Task goal
Copied exactly and without pictures, the lines from the beginning of the entries through the one that holds "har sju ansatte som fremdeles er i Ukraina." should form the entire reply.

[Data entries]
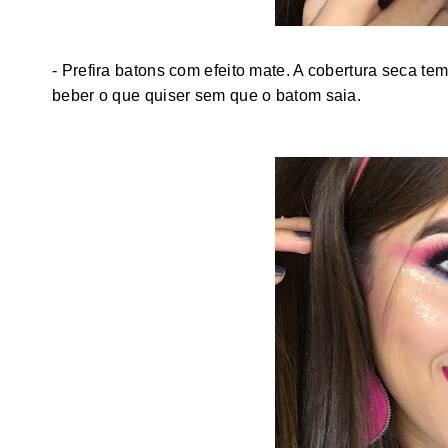
- Prefira batons com efeito mate. A cobertura seca tem
beber o que quiser sem que o batom saia.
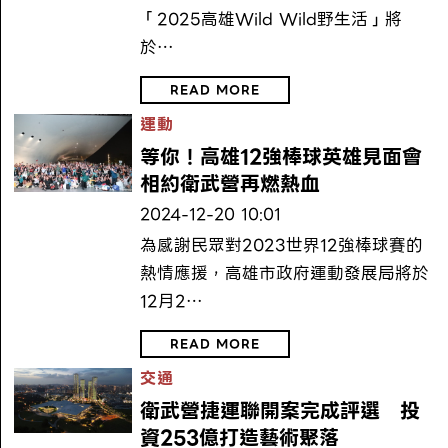
「2025高雄Wild Wild野生活」將
於…
READ MORE
運動
等你！高雄12強棒球英雄見面會
相約衛武營再燃熱血
2024-12-20 10:01
為感謝民眾對2023世界12強棒球賽的
熱情應援，高雄市政府運動發展局將於
12月2…
READ MORE
交通
衛武營捷運聯開案完成評選 投
資253億打造藝術聚落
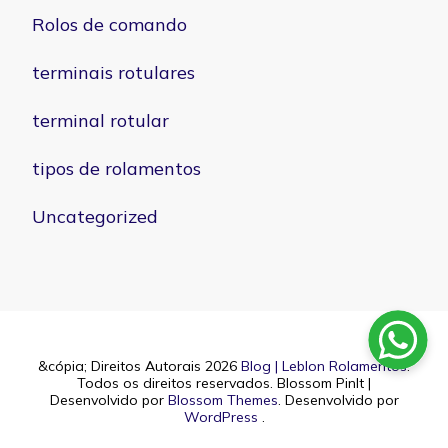
Rolos de comando
terminais rotulares
terminal rotular
tipos de rolamentos
Uncategorized
&cópia; Direitos Autorais 2026
Blog | Leblon Rolamentos
.
Todos os direitos reservados.
Blossom PinIt |
Desenvolvido por
Blossom Themes
. Desenvolvido por
WordPress
.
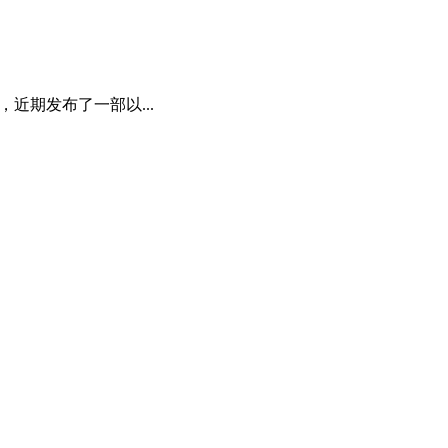
近期发布了一部以...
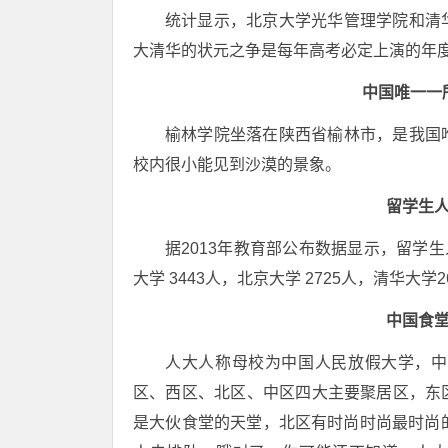
统计显示，北京大学光华管理学院和清
大清华的状元之争是每年高考必定上演的年
中国唯一一
榆林学院坐落在陕西省榆林市，是我国
校内很小能见到沙漠的景象。
留学生
据2013年教育部公布数据显示，留学生
大学 3443人，北京大学 2725人，清华大学2
中国食
人大人称母校为中国人民放假大学，中
区、西区、北区、中区四大主要聚居区，东
是大伙食堂的天堂，北区有时尚时尚最时尚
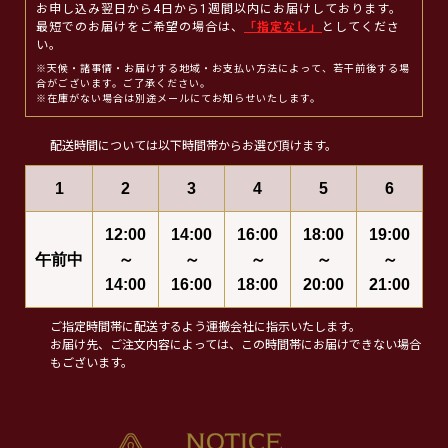
お申し込み翌日から4日から1週間以内にお届けしております。
最短でのお届けをご希望の場合は、
「指定なし」
としてくださ
い。
※天候・諸事情・お届けする地域・お支払い方法によって、若干前後する場
合がございます。ご了承ください。
※在庫がない場合は別途メールにてお知らせいたします。
配送時間については以下時間帯からお選び頂けます。
1
2
3
4
5
6
12:00
14:00
16:00
18:00
19:00
午前中
～
～
～
～
～
14:00
16:00
18:00
20:00
21:00
ご指定時間帯に配送するよう運搬会社に指示いたします。
お届け先、ご注文内容によっては、この時間帯にお届けできない場合
もございます。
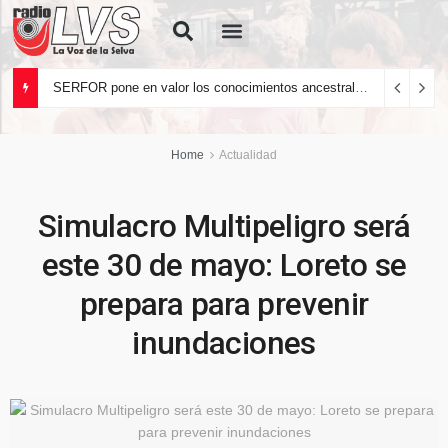
Quiénes Somos
SERFOR pone en valor los conocimientos ancestrales del pueblo kakataibo para conservar los bosques del país
Home
Actualidad
Simulacro Multipeligro será
este 30 de mayo: Loreto se
prepara para prevenir
inundaciones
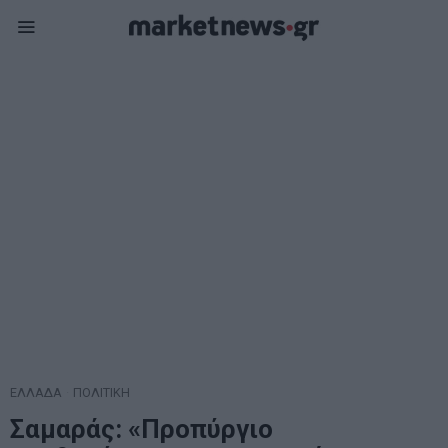
ΕΛΛΑΔΑ
·
ΠΟΛΙΤΙΚΗ
Σαμαράς: «Προπύργιο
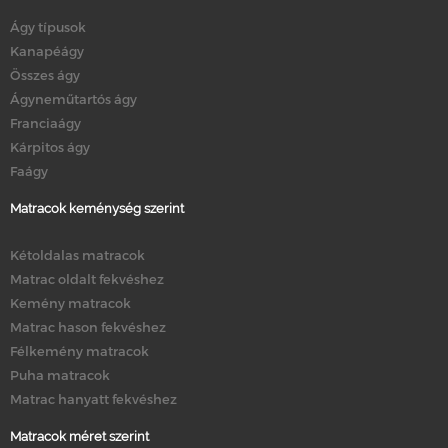
Ágy típusok
Kanapéágy
Összes ágy
Ágyneműtartós ágy
Franciaágy
Kárpitos ágy
Faágy
Matracok keménység szerint
Kétoldalas matracok
Matrac oldalt fekvéshez
Kemény matracok
Matrac hason fekvéshez
Félkemény matracok
Puha matracok
Matrac hanyatt fekvéshez
Matracok méret szerint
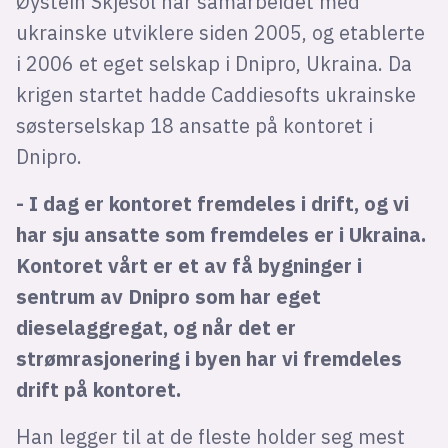
Øystein Skjesol har samarbeidet med
ukrainske utviklere siden 2005, og etablerte
i 2006 et eget selskap i Dnipro, Ukraina. Da
krigen startet hadde Caddiesofts ukrainske
søsterselskap 18 ansatte på kontoret i
Dnipro.
- I dag er kontoret fremdeles i drift, og vi
har sju ansatte som fremdeles er i Ukraina.
Kontoret vårt er et av få bygninger i
sentrum av Dnipro som har eget
dieselaggregat, og når det er
strømrasjonering i byen har vi fremdeles
drift på kontoret.
Han legger til at de fleste holder seg mest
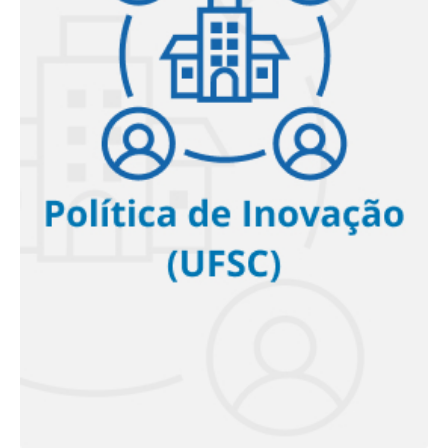
Política de Inovação UFSC
<< Saiba mais >>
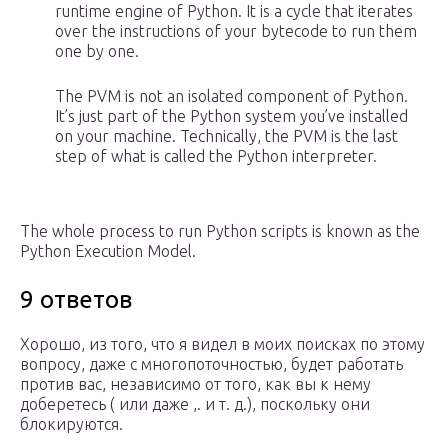
runtime engine of Python. It is a cycle that iterates
over the instructions of your bytecode to run them
one by one.
The PVM is not an isolated component of Python.
It’s just part of the Python system you’ve installed
on your machine. Technically, the PVM is the last
step of what is called the Python interpreter.
The whole process to run Python scripts is known as the
Python Execution Model.
9 ответов
Хорошо, из того, что я видел в моих поисках по этому
вопросу, даже с многопоточностью, будет работать
против вас, независимо от того, как вы к нему
доберетесь ( или даже ,. и т. д.), поскольку они
блокируются.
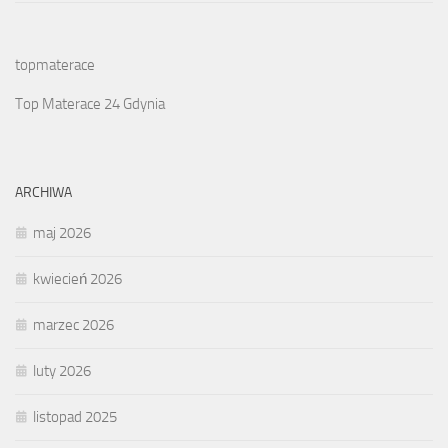
topmaterace
Top Materace 24 Gdynia
ARCHIWA
maj 2026
kwiecień 2026
marzec 2026
luty 2026
listopad 2025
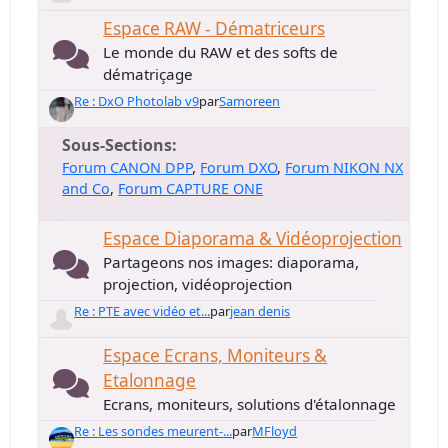
Espace RAW - Dématriceurs
Le monde du RAW et des softs de
dématriçage
Re : DxO Photolab v9
par
Samoreen
Sous-Sections
Forum CANON DPP
Forum DXO
Forum NIKON NX
and Co
Forum CAPTURE ONE
Espace Diaporama & Vidéoprojection
Partageons nos images: diaporama,
projection, vidéoprojection
Re : PTE avec vidéo et...
par
jean denis
Espace Ecrans, Moniteurs &
Etalonnage
Ecrans, moniteurs, solutions d'étalonnage
Re : Les sondes meurent-...
par
MFloyd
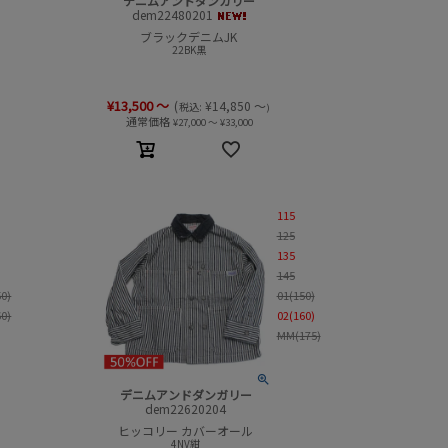
デニムアンドダンガリー
dem22480201
ブラックデニムJK
22BK黒
¥
13,500
～
(
¥
14,850
～
税込:
)
通常価格
¥
27,000
～
¥
33,000
115
125
135
145
50)
01(150)
60)
02(160)
MM(175)
デニムアンドダンガリー
dem22620204
ヒッコリー カバーオール
4NV紺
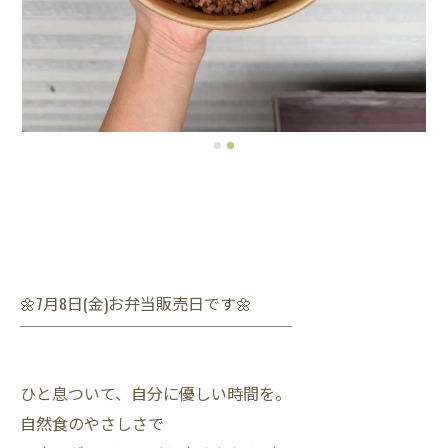
🌼7月8日(金)お弁当販売日です🌼
￣￣￣￣￣￣￣￣￣￣￣￣￣￣￣￣￣
ひと息ついて、自分に優しい時間を。
自然食のやさしさで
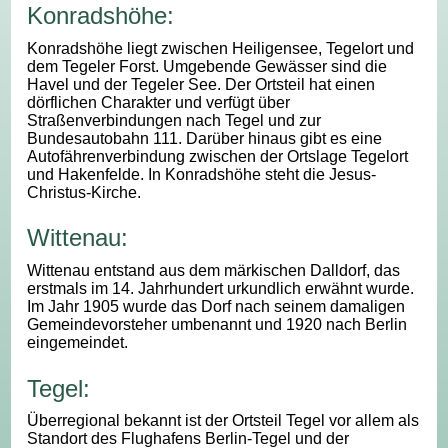
Konradshöhe:
Konradshöhe liegt zwischen Heiligensee, Tegelort und
dem Tegeler Forst. Umgebende Gewässer sind die
Havel und der Tegeler See. Der Ortsteil hat einen
dörflichen Charakter und verfügt über
Straßenverbindungen nach Tegel und zur
Bundesautobahn 111. Darüber hinaus gibt es eine
Autofährenverbindung zwischen der Ortslage Tegelort
und Hakenfelde. In Konradshöhe steht die Jesus-
Christus-Kirche.
Wittenau:
Wittenau entstand aus dem märkischen Dalldorf, das
erstmals im 14. Jahrhundert urkundlich erwähnt wurde.
Im Jahr 1905 wurde das Dorf nach seinem damaligen
Gemeindevorsteher umbenannt und 1920 nach Berlin
eingemeindet.
Tegel:
Überregional bekannt ist der Ortsteil Tegel vor allem als
Standort des Flughafens Berlin-Tegel und der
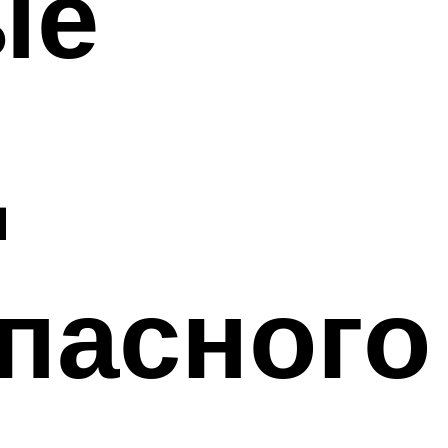
ые
д
пасного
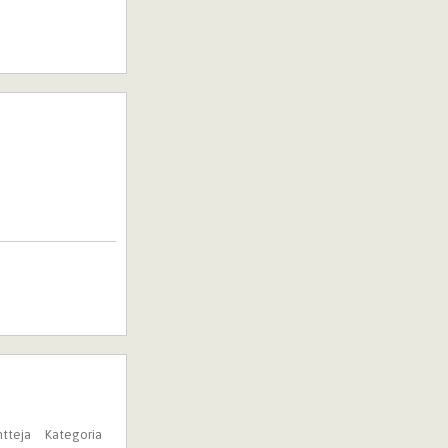
tteja
Kategoria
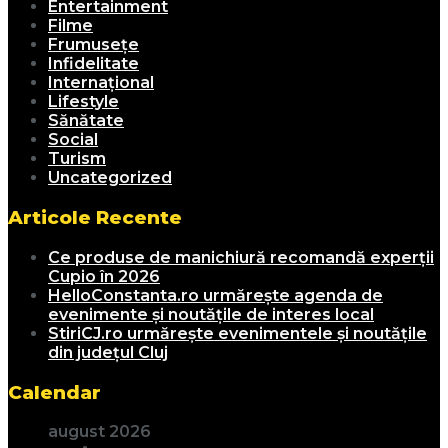
Entertainment
Filme
Frumusețe
Infidelitate
Internațional
Lifestyle
Sănătate
Social
Turism
Uncategorized
Articole Recente
Ce produse de manichiură recomandă experții
Cupio în 2026
HelloConstanta.ro urmărește agenda de
evenimente și noutățile de interes local
StiriCJ.ro urmărește evenimentele și noutățile
din județul Cluj
Calendar
august 2026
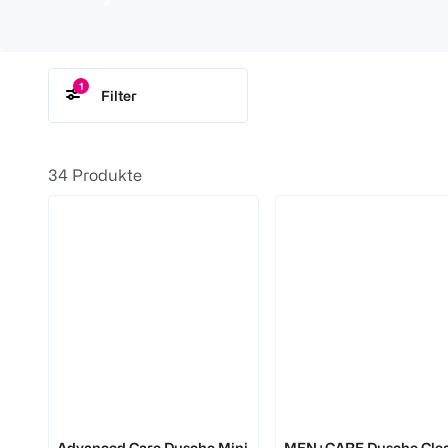
1
Filter
Dove
34
Produkte
Dove
Dove
Advanced Care Dusche Mini
MEN+CARE Dusche Cle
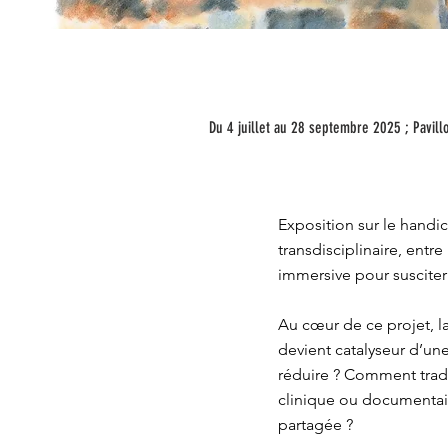
Du 4 juillet au 28 septembre 2025 ; Pavillo
Exposition sur le handic
transdisciplinaire, entr
immersive pour susciter 
Au cœur de ce projet, l
devient catalyseur d’un
réduire ? Comment trad
clinique ou documentair
partagée ?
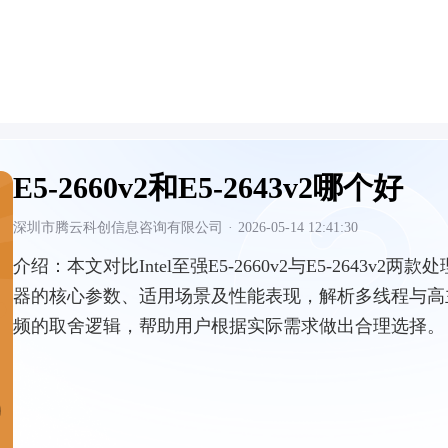
E5-2660v2和E5-2643v2哪个好
深圳市腾云科创信息咨询有限公司
·
2026-05-14 12:41:30
介绍：
本文对比Intel至强E5-2660v2与E5-2643v2两款处
器的核心参数、适用场景及性能表现，解析多线程与高
频的取舍逻辑，帮助用户根据实际需求做出合理选择。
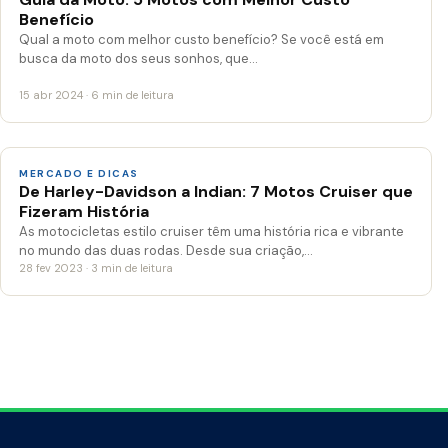
Benefício
Qual a moto com melhor custo benefício? Se você está em
busca da moto dos seus sonhos, que…
15 abr 2024 · 6 min de leitura
MERCADO E DICAS
De Harley-Davidson a Indian: 7 Motos Cruiser que
Fizeram História
As motocicletas estilo cruiser têm uma história rica e vibrante
no mundo das duas rodas. Desde sua criação,…
28 fev 2023 · 3 min de leitura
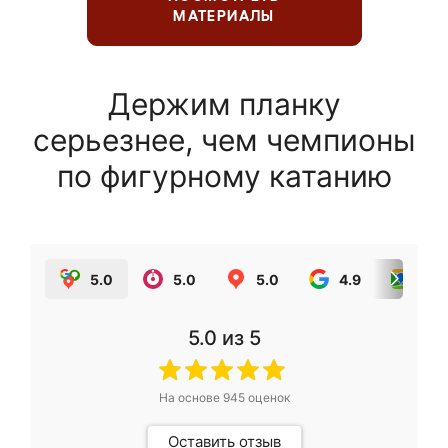
МАТЕРИАЛЫ
Держим планку
серьезнее, чем чемпионы
по фигурному катанию
5.0
5.0
5.0
4.9
5.0
5.0
из 5
На основе
945
оценок
Оставить отзыв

Task answer
- Prefira batons com efeito mate. A cobertura seca tem
beber o que quiser sem que o batom saia.
「2025高雄Wild Wild野生活」將
於…
READ MORE
運動
等你！高雄12強棒球英雄見面會
相約衛武營再燃熱血
2024-12-20 10:01
為感謝民眾對2023世界12強棒球賽的
熱情應援，高雄市政府運動發展局將於
12月2…
READ MORE
交通
衛武營捷運聯開案完成評選 投
資253億打造藝術聚落
Rolos de comando
terminais rotulares
terminal rotular
tipos de rolamentos
Uncategorized
&cópia; Direitos Autorais 2026
Blog | Leblon Rolamentos
.
Todos os direitos reservados.
Blossom PinIt |
Desenvolvido por
Blossom Themes
. Desenvolvido por
WordPress
.
近期发布了一部以...
统计显示，北京大学光华管理学院和清
大清华的状元之争是每年高考必定上演的年
中国唯一一
榆林学院坐落在陕西省榆林市，是我国
校内很小能见到沙漠的景象。
留学生
据2013年教育部公布数据显示，留学生
大学 3443人，北京大学 2725人，清华大学2
中国食
人大人称母校为中国人民放假大学，中
区、西区、北区、中区四大主要聚居区，东
是大伙食堂的天堂，北区有时尚时尚最时尚
お申し込み翌日から4日から1週間以内にお届けしております。
最短でのお届けをご希望の場合は、
「指定なし」
としてくださ
い。
※天候・諸事情・お届けする地域・お支払い方法によって、若干前後する場
合がございます。ご了承ください。
※在庫がない場合は別途メールにてお知らせいたします。
配送時間については以下時間帯からお選び頂けます。
1
2
3
4
5
6
12:00
14:00
16:00
18:00
19:00
午前中
～
～
～
～
～
14:00
16:00
18:00
20:00
21:00
ご指定時間帯に配送するよう運搬会社に指示いたします。
お届け先、ご注文内容によっては、この時間帯にお届けできない場合
もございます。
Quiénes Somos
SERFOR pone en valor los conocimientos ancestrales del pueblo kakataibo para conservar los bosques del país
Home
Actualidad
Simulacro Multipeligro será
este 30 de mayo: Loreto se
prepara para prevenir
inundaciones
ΕΛΛΑΔΑ
·
ΠΟΛΙΤΙΚΗ
Σαμαράς: «Προπύργιο
Ágy típusok
Kanapéágy
Összes ágy
Ágyneműtartós ágy
Franciaágy
Kárpitos ágy
Faágy
Matracok keménység szerint
Kétoldalas matracok
Matrac oldalt fekvéshez
Kemény matracok
Matrac hason fekvéshez
Félkemény matracok
Puha matracok
Matrac hanyatt fekvéshez
Matracok méret szerint
Øystein Skjesol har samarbeidet med
ukrainske utviklere siden 2005, og etablerte
i 2006 et eget selskap i Dnipro, Ukraina. Da
krigen startet hadde Caddiesofts ukrainske
søsterselskap 18 ansatte på kontoret i
Dnipro.
- I dag er kontoret fremdeles i drift, og vi
har sju ansatte som fremdeles er i Ukraina.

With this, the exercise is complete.